Exercise details.
Across the entries below, work out how many lines contain "from". Respond with the number and no other text.

Data section.

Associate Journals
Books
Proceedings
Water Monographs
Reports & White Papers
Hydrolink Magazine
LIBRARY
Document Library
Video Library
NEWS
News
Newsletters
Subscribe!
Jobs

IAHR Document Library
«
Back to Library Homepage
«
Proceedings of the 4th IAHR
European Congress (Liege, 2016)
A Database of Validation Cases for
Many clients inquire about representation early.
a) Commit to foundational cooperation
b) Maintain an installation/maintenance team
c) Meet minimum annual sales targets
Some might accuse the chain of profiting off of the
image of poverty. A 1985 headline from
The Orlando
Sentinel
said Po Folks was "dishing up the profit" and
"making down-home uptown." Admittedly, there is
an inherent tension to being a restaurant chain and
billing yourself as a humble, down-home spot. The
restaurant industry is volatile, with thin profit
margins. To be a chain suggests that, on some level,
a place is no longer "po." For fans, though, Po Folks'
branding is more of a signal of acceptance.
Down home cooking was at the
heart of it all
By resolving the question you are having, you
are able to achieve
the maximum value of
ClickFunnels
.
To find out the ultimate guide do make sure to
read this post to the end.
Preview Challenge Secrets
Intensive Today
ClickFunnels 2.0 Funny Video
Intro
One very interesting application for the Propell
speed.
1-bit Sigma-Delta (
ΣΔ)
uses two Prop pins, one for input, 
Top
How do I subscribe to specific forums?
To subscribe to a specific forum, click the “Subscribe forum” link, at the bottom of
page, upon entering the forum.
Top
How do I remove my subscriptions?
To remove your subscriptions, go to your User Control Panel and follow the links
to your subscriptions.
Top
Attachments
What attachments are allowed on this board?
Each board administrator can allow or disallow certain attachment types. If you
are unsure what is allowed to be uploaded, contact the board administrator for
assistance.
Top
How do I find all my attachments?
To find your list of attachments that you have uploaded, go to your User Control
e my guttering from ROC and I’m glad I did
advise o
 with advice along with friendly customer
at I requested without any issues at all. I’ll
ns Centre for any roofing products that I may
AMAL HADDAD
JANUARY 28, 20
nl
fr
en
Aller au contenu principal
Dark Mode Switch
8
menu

Response area.
2